> **TASK TO COMPLETE**: Your answer must be every line of the data that contains "like".
-- DATA follows --
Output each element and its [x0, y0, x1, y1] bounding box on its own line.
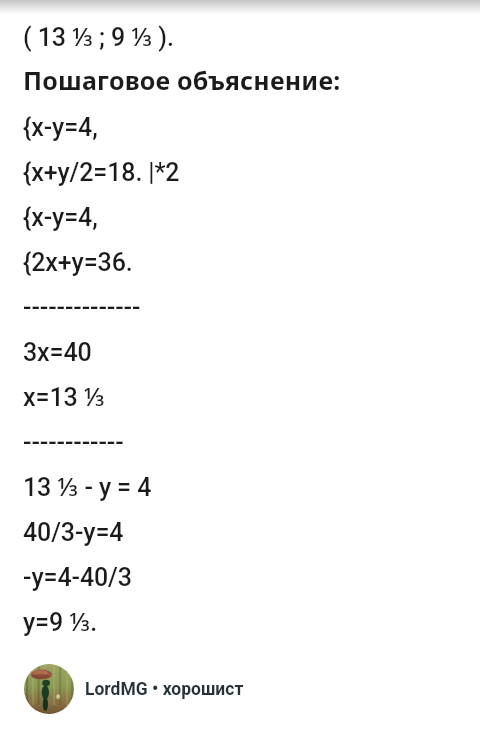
- staticText: ( 13 ⅓ ; 9 ⅓ ). Пошаговое объяснение: {x…: [23, 19, 341, 638]
- button[interactable]: LordMG • хорошист: [24, 664, 480, 714]
- staticText: LordMG • хорошист: [85, 679, 244, 700]
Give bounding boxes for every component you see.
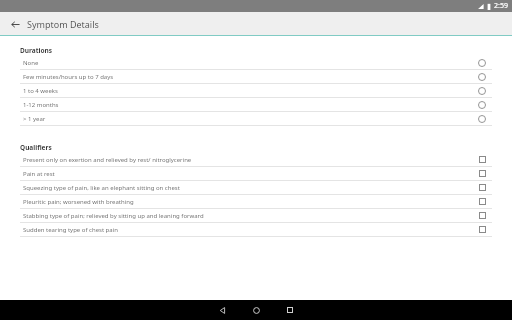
staticText: Squeezing type of pain, like an elephant… [23,184,479,192]
button[interactable]: Pain at rest [0,167,512,181]
staticText: Pain at rest [23,170,479,178]
button[interactable]: Few minutes/hours up to 7 days [0,70,512,84]
staticText: > 1 year [23,115,478,123]
button[interactable]: 1-12 months [0,98,512,112]
button[interactable]: Squeezing type of pain, like an elephant… [0,181,512,195]
staticText: None [23,59,478,67]
staticText: Symptom Details [27,18,99,30]
button[interactable]: Pleuritic pain; worsened with breathing [0,195,512,209]
staticText: Qualifiers [20,143,52,152]
button[interactable]: > 1 year [0,112,512,126]
staticText: 2:59 [494,1,508,11]
staticText: 1 to 4 weeks [23,87,478,95]
staticText: Durations [20,46,52,55]
button[interactable]: None [0,56,512,70]
button[interactable]: Home [239,300,273,320]
staticText: Few minutes/hours up to 7 days [23,73,478,81]
staticText: Pleuritic pain; worsened with breathing [23,198,479,206]
button[interactable]: 1 to 4 weeks [0,84,512,98]
staticText: Stabbing type of pain; relieved by sitti… [23,212,479,220]
button[interactable]: Present only on exertion and relieved by… [0,153,512,167]
button[interactable]: Sudden tearing type of chest pain [0,223,512,237]
button[interactable]: Back [6,15,24,33]
button[interactable]: Recent apps [273,300,307,320]
staticText: 1-12 months [23,101,478,109]
button[interactable]: Back [205,300,239,320]
staticText: Sudden tearing type of chest pain [23,226,479,234]
button[interactable]: Stabbing type of pain; relieved by sitti… [0,209,512,223]
staticText: Present only on exertion and relieved by… [23,156,479,164]
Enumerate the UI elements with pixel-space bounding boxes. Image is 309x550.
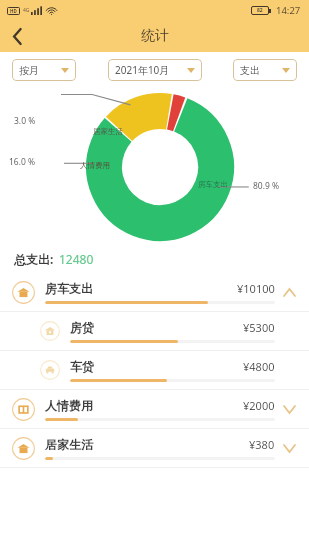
staticText: 14:27 — [276, 4, 301, 17]
staticText: ¥2000 — [243, 398, 275, 413]
staticText: 2021年10月 — [115, 63, 170, 77]
staticText: 房车支出 — [198, 180, 228, 189]
staticText: 80.9 % — [253, 180, 280, 192]
staticText: HD — [10, 8, 17, 14]
staticText: 房车支出 — [45, 281, 93, 296]
button[interactable]: 房车支出 — [0, 273, 309, 311]
button[interactable]: 车贷 — [0, 351, 309, 389]
button[interactable]: 人情费用 — [0, 390, 309, 428]
staticText: 统计 — [141, 27, 169, 45]
staticText: ¥4800 — [243, 359, 275, 374]
staticText: ¥380 — [249, 437, 275, 452]
staticText: 12480 — [59, 251, 94, 267]
staticText: 房贷 — [70, 320, 94, 335]
staticText: ¥5300 — [243, 320, 275, 335]
staticText: 居家生活 — [93, 127, 123, 136]
staticText: 按月 — [19, 64, 39, 77]
staticText: 人情费用 — [80, 161, 110, 170]
button[interactable]: 居家生活 — [0, 429, 309, 467]
staticText: 82 — [257, 7, 263, 14]
button[interactable]: 房贷 — [0, 312, 309, 350]
button[interactable]: 2021年10月 — [108, 59, 202, 81]
staticText: 支出 — [240, 64, 260, 77]
staticText: 车贷 — [70, 359, 94, 374]
staticText: 3.0 % — [14, 115, 36, 127]
button[interactable]: 按月 — [12, 59, 76, 81]
staticText: ¥10100 — [237, 281, 275, 296]
staticText: 4G — [23, 7, 30, 14]
staticText: 人情费用 — [45, 398, 93, 413]
button[interactable]: Back — [0, 20, 34, 52]
staticText: 居家生活 — [45, 437, 93, 452]
button[interactable]: Expand — [275, 395, 303, 423]
staticText: 16.0 % — [9, 156, 36, 168]
button[interactable]: Expand — [275, 434, 303, 462]
button[interactable]: 支出 — [233, 59, 297, 81]
staticText: 总支出: — [14, 251, 54, 267]
button[interactable]: Collapse — [275, 278, 303, 306]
-- DATA concluded --
> **RESULT FOR THIS TASK**:
staticText: Squeezing type of pain, like an elephant… [23,184,479,192]
button[interactable]: Squeezing type of pain, like an elephant… [0,181,512,195]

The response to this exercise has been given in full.